Wagner had the choice of the bed or the chair to sit on. There was no reconciliation of the two leaders and afterward Bourassa told me the story privately, but such stories never came out from him publicly. He was a private person and respected the privacy even of opponents like Wagner.
Trudeau once described Bourassa as “un mangeur de hot dogs”. It is true Bourassa would eat five hot dogs for lunch on the top of the bunker like a ravenous schoolboy, but in the evening he dined with staff colleagues and friends at about 11:00 p.m. in the Café d’Europe, which had one of the finest cuisines and wines in Quebec City. He was also a very generous host.

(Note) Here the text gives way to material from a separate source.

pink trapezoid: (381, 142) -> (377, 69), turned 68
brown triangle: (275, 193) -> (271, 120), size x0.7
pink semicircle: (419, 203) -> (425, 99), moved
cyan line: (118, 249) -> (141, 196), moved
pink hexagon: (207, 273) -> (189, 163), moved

Bourassa had little wealth of his own and had actually been born in a small flat in his working class, Montreal East end riding. Under pressure from the Opposition and the press, we had decided to have all ministers declare their assets in detail and to put the assets of a certain value in trust, in order to avoid any conflict of interest. We were the first government in Canada, either provincial or federal, to adopt such a law and Peter Lougheed, the Premier of Alberta, telephoned me to complain. I had known Peter in the practice of law and he said, “Bill, can’t you get Bourassa to water it down?” But Bourassa went ahead anyway. One minister owned a shopping centre and others had large accumulations of stocks and bonds, but Bourassa was under the limit even to declare, to the amazement and dismay of the Parti Québécois.

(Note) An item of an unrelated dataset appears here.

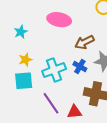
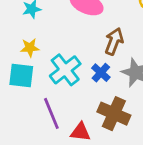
brown arrow: (84, 42) -> (114, 41), turned 126
cyan cross: (54, 70) -> (65, 70), turned -30

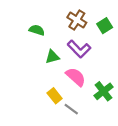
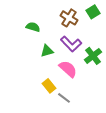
green square: (105, 26) -> (93, 12), moved
green cross: (104, 91) -> (93, 56), moved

Bourassa had great political sense, but he could be wrong like all of us. We brought down the language law – Bill 22 – in 1974 and it was intended to promote bilingualism, having adopted my formula for companies and consumer contracts in general terms, throughout the bill. At about 11:30 in the evening of the day we deposited the bill in the house, I met Bourassa walking in the garden of the National Assembly. I was troubled by the fact that we had put both language and education in the same bill. The 11:00 p.m. TV News had been terribly critical and both the anglophones and the Parti Québécois were against us, but Bourassa was ecstatic. He said: “Bill, vous voyez, nous avons les deux côtés contre nous. Nous allons passer entre les deux.” But we did not pass through the middle. We were squashed like ham in a ham sandwich in the next election and principally on this issue.
Bill 22 promoted bilingualism, but it was hated by the Parti Québécois because it was a rational compromise of the two confrontational language groups in Quebec, and it was also misunderstood by the Anglo Quebec population. Even the education provisions were more generous to allophones than the education provisions of Trudeau’s Charter of Rights of 1982. But to this day, it is difficult to convince the public of its appropriateness.

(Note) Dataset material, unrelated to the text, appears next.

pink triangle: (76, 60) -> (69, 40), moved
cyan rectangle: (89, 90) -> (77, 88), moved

Despite the language debate, which divided the riding of NDG, my sticking to my position was appreciated, so that in three elections I never lost a poll and never got less than 80% of the vote. More than 80% of the electorate voted and on one occasion 89% voted and I got 87% of that vote. Mind you NDG at that time was solidly Liberal. The riding was lost in 1989 by the Liberals when the Liberal candidate vacillated. Vacillation is not appreciated in politics and was not appreciated by either side in NDG.
Politics was fun and I particularly liked meeting the public and voters at church bazaars, pee-wee hockey games and in their homes on anniversaries. It was here one really got the pulse of the public. One Saturday afternoon, I was visiting a couple (I’ll give them the name of Mr. and Mrs. Michael O’Reilly) who were celebrating their 60th wedding anniversary. I rang the doorbell and when Mrs. O’ Reilly saw me, she shouted down the hall, “It’s Alderman Tetley from Ottawa.” (You can appreciate my recognition coefficient from this.) Then she said to me, “Michael’s very difficult, he hasn’t got up yet. He’s always been difficult.” This on their 60th.
I was ushered into the bedroom, however, where Michael was sitting on the bed in his underwear, drinking from a bottle of rye whisky, which he offered me. He was pleased to see me, although he had some critical things to say about politics and politicians. We had a great talk, nevertheless, and as I was leaving, he said: “Before you leave, Father, will you bless me?”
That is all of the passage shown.